Would you transcribe word for word every line from the one containing "Identify the click" to the end of the data, both ends included, and leave out the rest?
++++ RECORD SET ++++
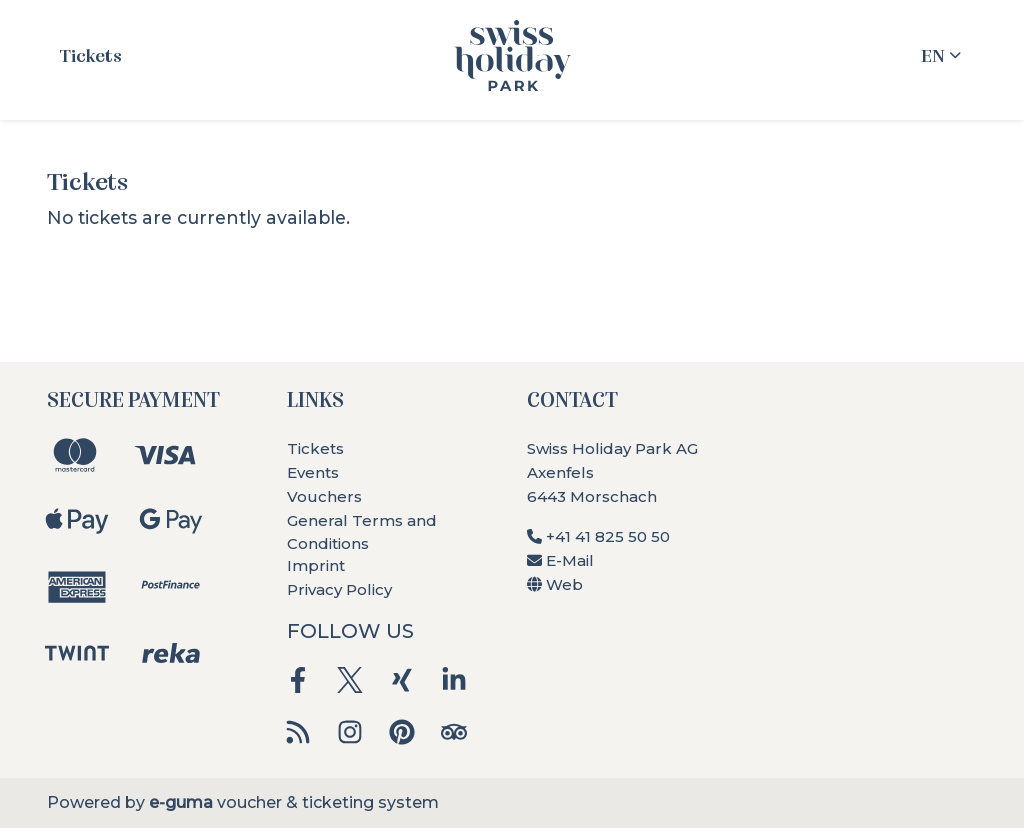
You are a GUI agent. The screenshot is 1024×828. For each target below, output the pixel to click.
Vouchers (324, 496)
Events (313, 472)
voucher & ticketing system (294, 802)
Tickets (90, 55)
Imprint (316, 565)
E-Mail (560, 560)
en (933, 55)
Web (555, 584)
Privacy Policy (339, 589)
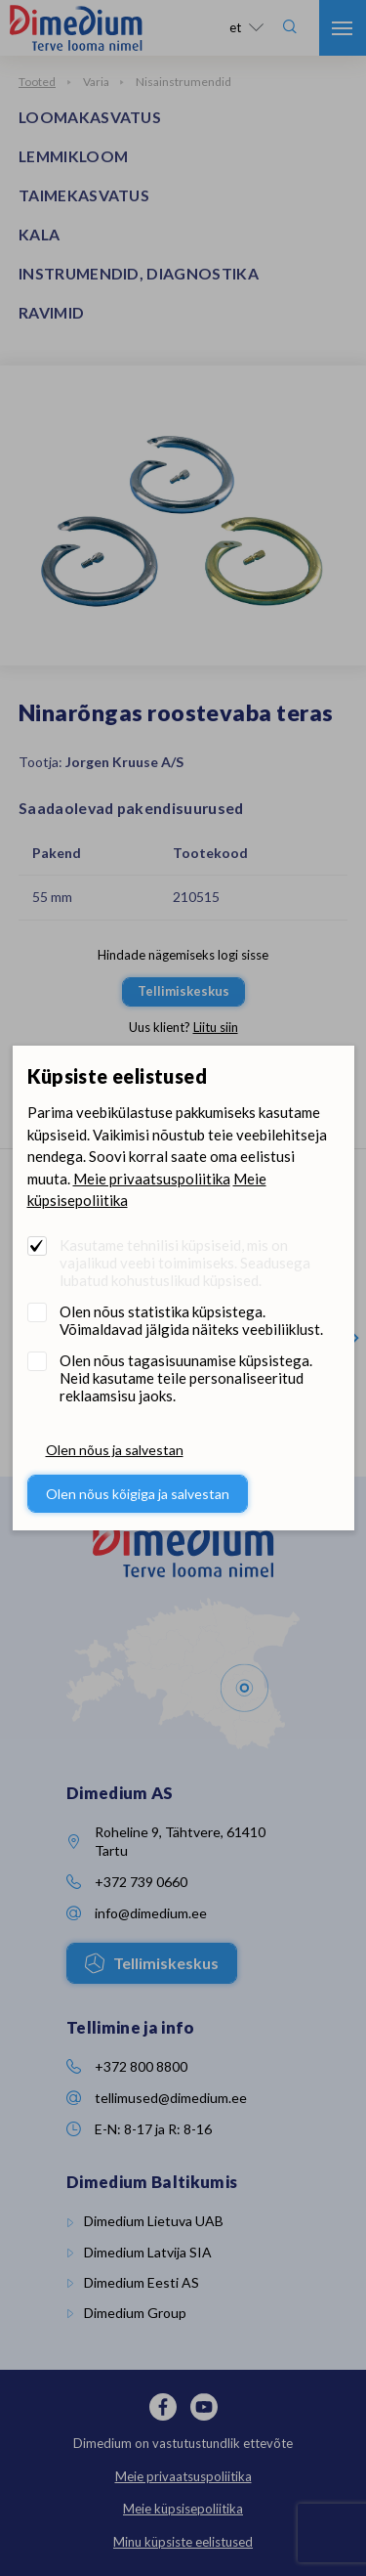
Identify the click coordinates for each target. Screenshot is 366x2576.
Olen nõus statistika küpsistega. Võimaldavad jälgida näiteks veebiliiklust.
++++
WRITTEN SOLUTION —
Identify the click coordinates for each target. Screenshot is 366x2576.
Olen nõus statistika küpsistega. Võimaldavad jälgida näiteks veebiliiklust.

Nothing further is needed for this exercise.